Work to be completed » Restate every line below word for word, but drop each picture.

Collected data
--------------------------------------------------

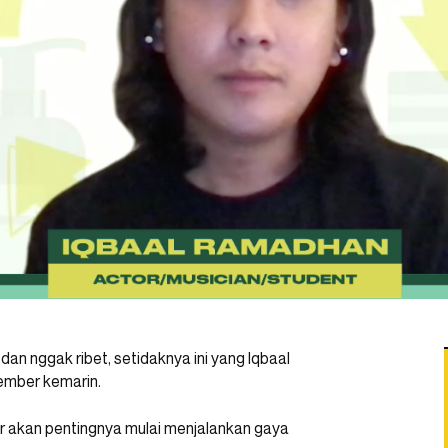
dan nggak ribet, setidaknya ini yang Iqbaal
tember kemarin.
r akan pentingnya mulai menjalankan gaya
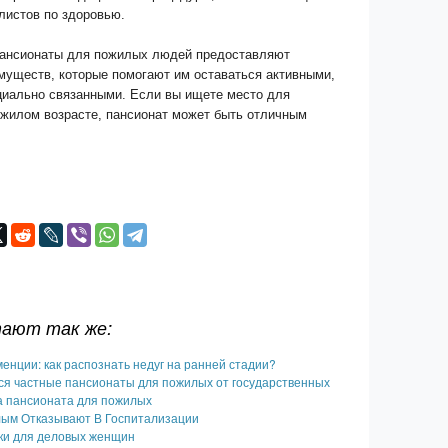
листов по здоровью.
пансионаты для пожилых людей предоставляют
муществ, которые помогают им оставаться активными,
циально связанными. Если вы ищете место для
ожилом возрасте, пансионат может быть отличным
тают так же:
нции: как распознать недуг на ранней стадии?
ся частные пансионаты для пожилых от государственных
 пансионата для пожилых
ым Отказывают В Госпитализации
ки для деловых женщин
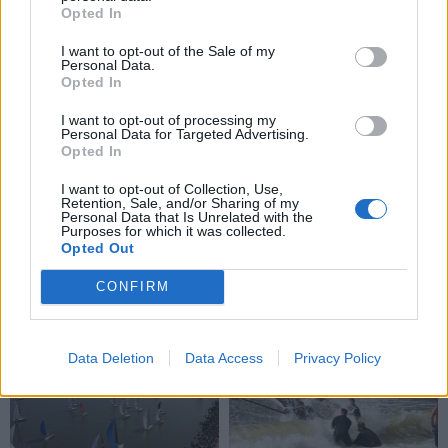
miesto gatvėse
(1)
gyvenimą, žemės
Opted In
drebėjimą ir didžiausią
svajonę
I want to opt-out of the Sale of my
Personal Data.
Opted In
I want to opt-out of processing my
Personal Data for Targeted Advertising.
Opted In
I want to opt-out of Collection, Use,
Retention, Sale, and/or Sharing of my
Personal Data that Is Unrelated with the
Sportas
Sportas
Purposes for which it was collected.
Opted Out
Jasikevičiaus vedami
Trijų setų dramą laimėjęs
Lietuvos vaikinai patiesė
Butvilas pateko į
CONFIRM
serbus
„Challenger“ turnyro
pusfinalį
Data Deletion
Data Access
Privacy Policy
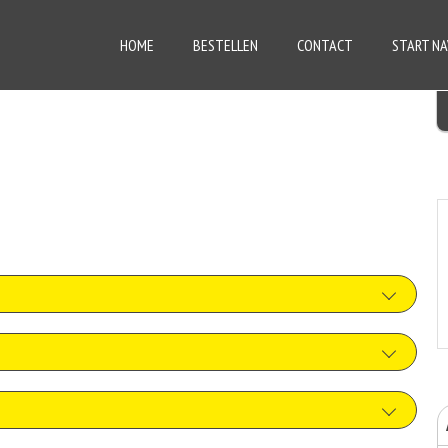
HOME
BESTELLEN
CONTACT
START NA
er rauwkost
+€0.00
a kipdoner
nder kaas
+€3.50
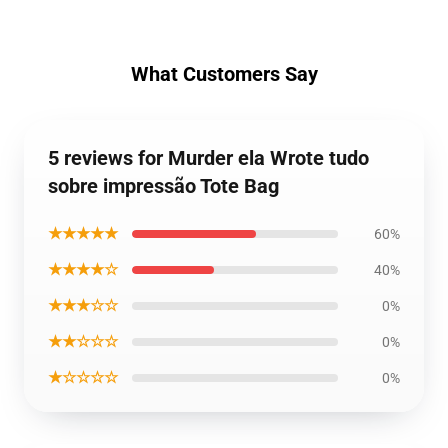
What Customers Say
5 reviews for Murder ela Wrote tudo
sobre impressão Tote Bag
★★★★★
60%
★★★★☆
40%
★★★☆☆
0%
★★☆☆☆
0%
★☆☆☆☆
0%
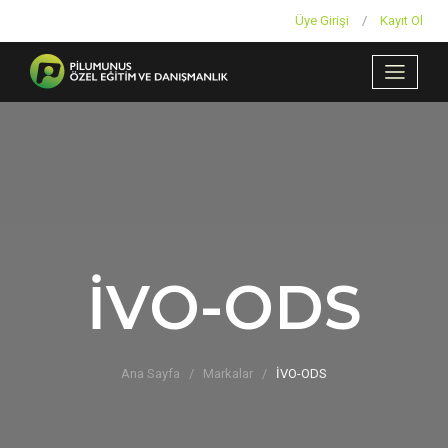
Üye Girişi
/
Kayıt Ol
İVO-ODS
Ana Sayfa
Markalar
İVO-ODS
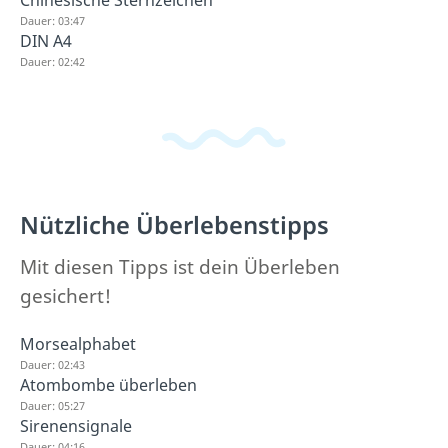
Chinesische Sternzeichen
Dauer: 03:47
DIN A4
Dauer: 02:42
Nützliche Überlebenstipps
Mit diesen Tipps ist dein Überleben
gesichert!
Morsealphabet
Dauer: 02:43
Atombombe überleben
Dauer: 05:27
Sirenensignale
Dauer: 04:16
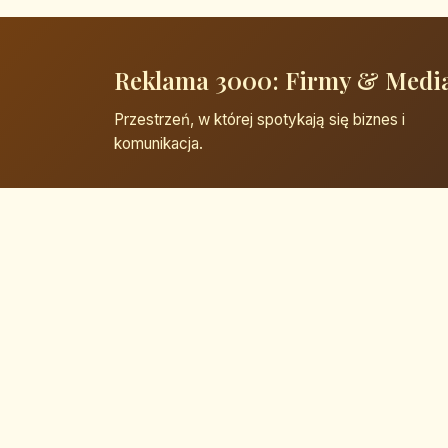
Reklama 3000: Firmy & Medi
Przestrzeń, w której spotykają się biznes i
komunikacja.
© 2026 Reklama 3000: Firmy & Media. Wszelkie 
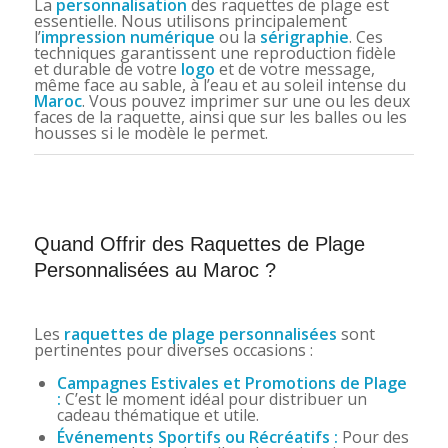
La
personnalisation
des raquettes de plage est
essentielle. Nous utilisons principalement
l’
impression numérique
ou la
sérigraphie
. Ces
techniques garantissent une reproduction fidèle
et durable de votre
logo
et de votre message,
même face au sable, à l’eau et au soleil intense du
Maroc
. Vous pouvez imprimer sur une ou les deux
faces de la raquette, ainsi que sur les balles ou les
housses si le modèle le permet.
Quand Offrir des Raquettes de Plage
Personnalisées au Maroc ?
Les
raquettes de plage personnalisées
sont
pertinentes pour diverses occasions :
Campagnes Estivales et Promotions de Plage
:
C’est le moment idéal pour distribuer un
cadeau thématique et utile.
Événements Sportifs ou Récréatifs :
Pour des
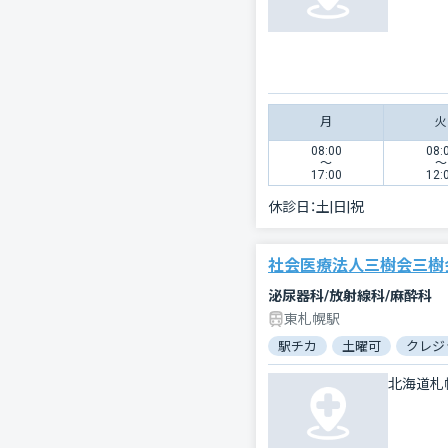
月
火
08:00
08:
〜
〜
17:00
12:
休診日：
土|日|祝
社会医療法人三樹会三樹
泌尿器科/放射線科/麻酔科
東札幌駅
駅チカ
土曜可
クレジ
北海道札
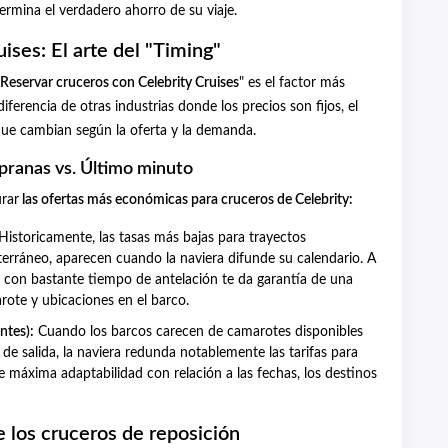
ermina el verdadero ahorro de su viaje.
ises: El arte del "Timing"
Reservar cruceros con Celebrity Cruises
" es el factor más
iferencia de otras industrias donde los precios son fijos, el
 que cambian según la oferta y la demanda.
pranas vs. Último minuto
urar
las ofertas más económicas para cruceros de Celebrity:
Historicamente, las tasas más bajas para trayectos
erráneo, aparecen cuando la naviera difunde su calendario. A
ar con bastante tiempo de antelación te da garantía de una
rote y ubicaciones en el barco.
ntes):
Cuando los barcos carecen de camarotes disponibles
de salida, la naviera redunda notablemente las tarifas para
e máxima adaptabilidad con relación a las fechas, los destinos
 los cruceros de reposición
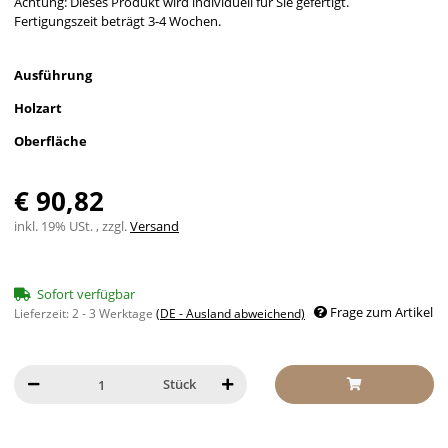
Achtung: Dieses Produkt wird individuell für Sie gefertigt.
Fertigungszeit beträgt 3-4 Wochen.
Ausführung
Holzart
Oberfläche
€ 90,82
inkl. 19% USt. , zzgl.
Versand
Sofort verfügbar
Frage zum Artikel
Lieferzeit:
2 - 3 Werktage
(DE - Ausland abweichend)
Stück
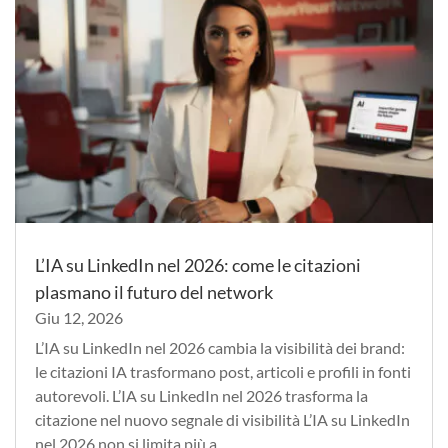
L’IA su LinkedIn nel 2026: come le citazioni
plasmano il futuro del network
Giu 12, 2026
L’IA su LinkedIn nel 2026 cambia la visibilità dei brand:
le citazioni IA trasformano post, articoli e profili in fonti
autorevoli. L’IA su LinkedIn nel 2026 trasforma la
citazione nel nuovo segnale di visibilità L’IA su LinkedIn
nel 2026 non si limita più a...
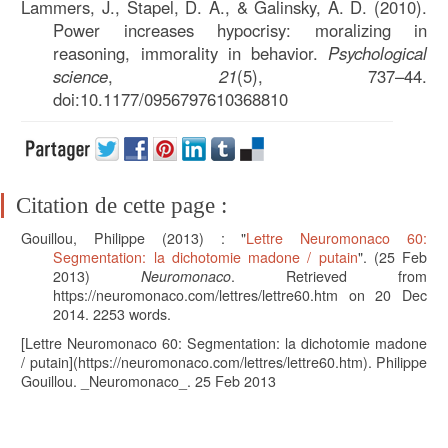
Lammers, J., Stapel, D. A., & Galinsky, A. D. (2010).
Power increases hypocrisy: moralizing in
reasoning, immorality in behavior.
Psychological
science
,
21
(5), 737–44.
doi:10.1177/0956797610368810
Citation de cette page :
Gouillou, Philippe
(2013) : "
Lettre Neuromonaco 60:
Segmentation: la dichotomie madone / putain
". (
25 Feb
2013)
Neuromonaco
. Retrieved from
https://neuromonaco.com/lettres/lettre60.htm on 20 Dec
2014.
2253
words.
[Lettre Neuromonaco 60: Segmentation: la dichotomie madone
/ putain](https://neuromonaco.com/lettres/lettre60.htm). Philippe
Gouillou. _Neuromonaco_. 25 Feb 2013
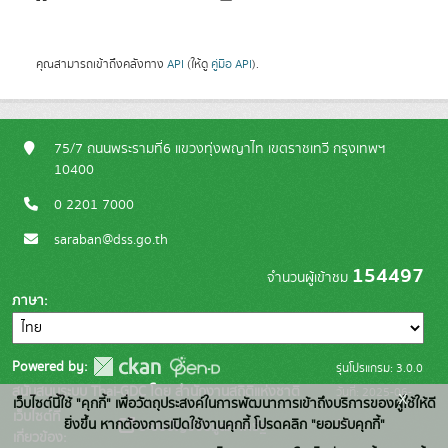
คุณสามารถเข้าถึงคลังทาง
API
(ให้ดู
คู่มือ API
).
75/7 ถนนพระรามที่6 แขวงทุ่งพญาไท เขตราชเทวี กรุงเทพฯ
10400
0 2201 7000
saraban@dss.go.th
154497
จำนวนผู้เข้าชม
ภาษา
Powered by:
รุ่นโปรแกรม: 3.0.0
สนับสนุนระบบ Thai-GDC โดย สำนักงานสถิติแห่งชาติ
วันที่: 2025-06-
x
เว็บไซต์นี้ใช้ "คุกกี้" เพื่อวัตถุประสงค์ในการพัฒนาการเข้าถึงบริการของผู้ใช้ให้ดี
เว็บไซต์ที่
10
ยิ่งขึ้น หากต้องการเปิดใช้งานคุกกี้ โปรดคลิก "ยอมรับคุกกี้"
ระบบบัญชีข้อมูลภาครัฐ
เกี่ยวข้อง:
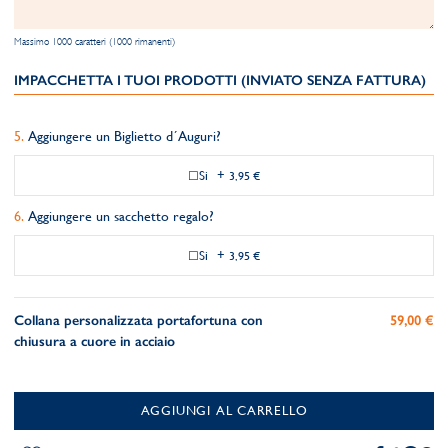
Massimo 1000 caratteri (1000 rimanenti)
IMPACCHETTA I TUOI PRODOTTI (INVIATO SENZA FATTURA)
Aggiungere un Biglietto d´Auguri?
Si
+
3,95 €
Aggiungere un sacchetto regalo?
Si
+
3,95 €
Collana personalizzata portafortuna con
59,00 €
chiusura a cuore in acciaio
AGGIUNGI AL CARRELLO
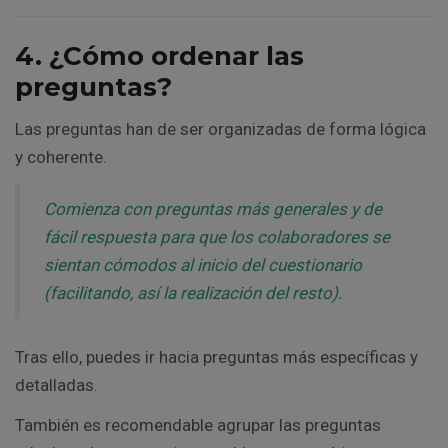
4. ¿Cómo ordenar las
preguntas?
Las preguntas han de ser organizadas de forma lógica
y coherente.
Comienza con preguntas más generales y de
fácil respuesta para que los colaboradores se
sientan cómodos al inicio del cuestionario
(facilitando, así la realización del resto).
Tras ello, puedes ir hacia preguntas más específicas y
detalladas.
También es recomendable agrupar las preguntas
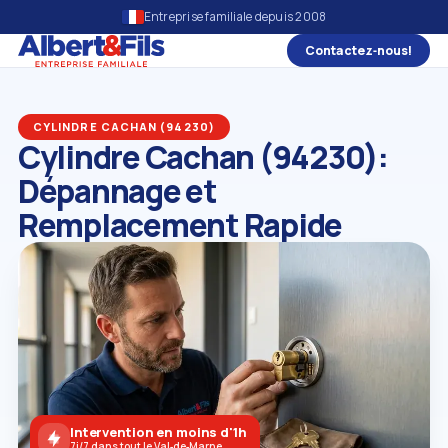
Entreprise familiale depuis 2008
Contactez‑nous!
CYLINDRE CACHAN (94230)
Cylindre Cachan (94230):
Dépannage et
Remplacement Rapide
Intervention en moins d'1h
7j/7 dans tout le Val‑de‑Marne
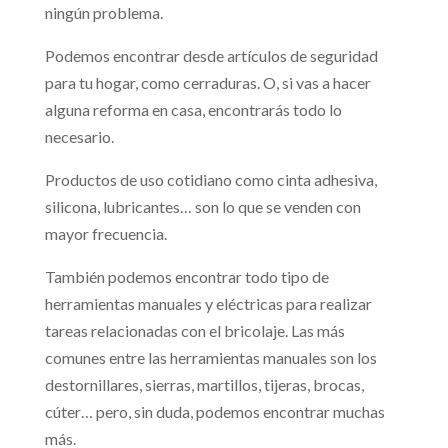
ningún problema.
Podemos encontrar desde artículos de seguridad
para tu hogar, como cerraduras. O, si vas a hacer
alguna reforma en casa, encontrarás todo lo
necesario.
Productos de uso cotidiano como cinta adhesiva,
silicona, lubricantes… son lo que se venden con
mayor frecuencia.
También podemos encontrar todo tipo de
herramientas manuales y eléctricas para realizar
tareas relacionadas con el bricolaje. Las más
comunes entre las herramientas manuales son los
destornillares, sierras, martillos, tijeras, brocas,
cúter… pero, sin duda, podemos encontrar muchas
más.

--------------------------------------------------

Output of the task »
dan nggak ribet, setidaknya ini yang Iqbaal
tember kemarin.
r akan pentingnya mulai menjalankan gaya
листов по здоровью.
пансионаты для пожилых людей предоставляют
муществ, которые помогают им оставаться активными,
циально связанными. Если вы ищете место для
ожилом возрасте, пансионат может быть отличным
тают так же:
нции: как распознать недуг на ранней стадии?
ся частные пансионаты для пожилых от государственных
 пансионата для пожилых
ым Отказывают В Госпитализации
ки для деловых женщин
miesto gatvėse
(1)
gyvenimą, žemės
Opted In
drebėjimą ir didžiausią
svajonę
I want to opt-out of the Sale of my
Personal Data.
Opted In
I want to opt-out of processing my
Personal Data for Targeted Advertising.
Opted In
I want to opt-out of Collection, Use,
Retention, Sale, and/or Sharing of my
Personal Data that Is Unrelated with the
Sportas
Sportas
Purposes for which it was collected.
Opted Out
Jasikevičiaus vedami
Trijų setų dramą laimėjęs
Lietuvos vaikinai patiesė
Butvilas pateko į
CONFIRM
serbus
„Challenger“ turnyro
pusfinalį
Data Deletion
Data Access
Privacy Policy
HOME
BESTELLEN
CONTACT
START NA
er rauwkost
+€0.00
a kipdoner
nder kaas
+€3.50
What Customers Say
5 reviews for Murder ela Wrote tudo
sobre impressão Tote Bag
★★★★★
60%
★★★★☆
40%
★★★☆☆
0%
★★☆☆☆
0%
★☆☆☆☆
0%
Üye Girişi
/
Kayıt Ol
İVO-ODS
Ana Sayfa
Markalar
İVO-ODS
Chinesische Sternzeichen
Dauer: 03:47
DIN A4
Dauer: 02:42
Nützliche Überlebenstipps
Mit diesen Tipps ist dein Überleben
gesichert!
Morsealphabet
Dauer: 02:43
Atombombe überleben
Dauer: 05:27
Sirenensignale
Dauer: 04:16
Reklama 3000: Firmy & Medi
Przestrzeń, w której spotykają się biznes i
komunikacja.
© 2026 Reklama 3000: Firmy & Media. Wszelkie 
La
personnalisation
des raquettes de plage est
essentielle. Nous utilisons principalement
l’
impression numérique
ou la
sérigraphie
. Ces
techniques garantissent une reproduction fidèle
et durable de votre
logo
et de votre message,
même face au sable, à l’eau et au soleil intense du
Maroc
. Vous pouvez imprimer sur une ou les deux
faces de la raquette, ainsi que sur les balles ou les
housses si le modèle le permet.
Quand Offrir des Raquettes de Plage
Personnalisées au Maroc ?
Les
raquettes de plage personnalisées
sont
pertinentes pour diverses occasions :
Campagnes Estivales et Promotions de Plage
:
C’est le moment idéal pour distribuer un
cadeau thématique et utile.
Événements Sportifs ou Récréatifs :
Pour des
月
火
08:00
08:
〜
〜
17:00
12:
休診日：
土|日|祝
社会医療法人三樹会三樹
泌尿器科/放射線科/麻酔科
東札幌駅
駅チカ
土曜可
クレジ
北海道札
ermina el verdadero ahorro de su viaje.
ises: El arte del "Timing"
Reservar cruceros con Celebrity Cruises
" es el factor más
iferencia de otras industrias donde los precios son fijos, el
 que cambian según la oferta y la demanda.
pranas vs. Último minuto
urar
las ofertas más económicas para cruceros de Celebrity:
Historicamente, las tasas más bajas para trayectos
erráneo, aparecen cuando la naviera difunde su calendario. A
ar con bastante tiempo de antelación te da garantía de una
rote y ubicaciones en el barco.
ntes):
Cuando los barcos carecen de camarotes disponibles
de salida, la naviera redunda notablemente las tarifas para
e máxima adaptabilidad con relación a las fechas, los destinos
 los cruceros de reposición
Achtung: Dieses Produkt wird individuell für Sie gefertigt.
Fertigungszeit beträgt 3-4 Wochen.
Ausführung
Holzart
Oberfläche
€ 90,82
inkl. 19% USt. , zzgl.
Versand
Sofort verfügbar
Frage zum Artikel
Lieferzeit:
2 - 3 Werktage
(DE - Ausland abweichend)
Stück
L’IA su LinkedIn nel 2026: come le citazioni
plasmano il futuro del network
Giu 12, 2026
L’IA su LinkedIn nel 2026 cambia la visibilità dei brand:
le citazioni IA trasformano post, articoli e profili in fonti
autorevoli. L’IA su LinkedIn nel 2026 trasforma la
citazione nel nuovo segnale di visibilità L’IA su LinkedIn
nel 2026 non si limita più a...
Lammers, J., Stapel, D. A., & Galinsky, A. D. (2010).
Power increases hypocrisy: moralizing in
reasoning, immorality in behavior.
Psychological
science
,
21
(5), 737–44.
doi:10.1177/0956797610368810
Citation de cette page :
Gouillou, Philippe
(2013) : "
Lettre Neuromonaco 60:
Segmentation: la dichotomie madone / putain
". (
25 Feb
2013)
Neuromonaco
. Retrieved from
https://neuromonaco.com/lettres/lettre60.htm on 20 Dec
2014.
2253
words.
[Lettre Neuromonaco 60: Segmentation: la dichotomie madone
/ putain](https://neuromonaco.com/lettres/lettre60.htm). Philippe
Gouillou. _Neuromonaco_. 25 Feb 2013
คุณสามารถเข้าถึงคลังทาง
API
(ให้ดู
คู่มือ API
).
75/7 ถนนพระรามที่6 แขวงทุ่งพญาไท เขตราชเทวี กรุงเทพฯ
10400
0 2201 7000
saraban@dss.go.th
154497
จำนวนผู้เข้าชม
ภาษา
Powered by:
รุ่นโปรแกรม: 3.0.0
สนับสนุนระบบ Thai-GDC โดย สำนักงานสถิติแห่งชาติ
วันที่: 2025-06-
x
เว็บไซต์นี้ใช้ "คุกกี้" เพื่อวัตถุประสงค์ในการพัฒนาการเข้าถึงบริการของผู้ใช้ให้ดี
เว็บไซต์ที่
10
ยิ่งขึ้น หากต้องการเปิดใช้งานคุกกี้ โปรดคลิก "ยอมรับคุกกี้"
ระบบบัญชีข้อมูลภาครัฐ
เกี่ยวข้อง:
Massimo 1000 caratteri (1000 rimanenti)
IMPACCHETTA I TUOI PRODOTTI (INVIATO SENZA FATTURA)
Aggiungere un Biglietto d´Auguri?
Si
+
3,95 €
Aggiungere un sacchetto regalo?
Si
+
3,95 €
Collana personalizzata portafortuna con
59,00 €
chiusura a cuore in acciaio
AGGIUNGI AL CARRELLO
4. ¿Cómo ordenar las
preguntas?
Las preguntas han de ser organizadas de forma lógica
y coherente.
Comienza con preguntas más generales y de
fácil respuesta para que los colaboradores se
sientan cómodos al inicio del cuestionario
(facilitando, así la realización del resto).
Tras ello, puedes ir hacia preguntas más específicas y
detalladas.
También es recomendable agrupar las preguntas
Entreprise familiale depuis 2008
Contactez‑nous!
CYLINDRE CACHAN (94230)
Cylindre Cachan (94230):
Dépannage et
Remplacement Rapide
Intervention en moins d'1h
7j/7 dans tout le Val‑de‑Marne
ningún problema.
Podemos encontrar desde artículos de seguridad
para tu hogar, como cerraduras. O, si vas a hacer
alguna reforma en casa, encontrarás todo lo
necesario.
Productos de uso cotidiano como cinta adhesiva,
silicona, lubricantes… son lo que se venden con
mayor frecuencia.
También podemos encontrar todo tipo de
herramientas manuales y eléctricas para realizar
tareas relacionadas con el bricolaje. Las más
comunes entre las herramientas manuales son los
destornillares, sierras, martillos, tijeras, brocas,
cúter… pero, sin duda, podemos encontrar muchas
más.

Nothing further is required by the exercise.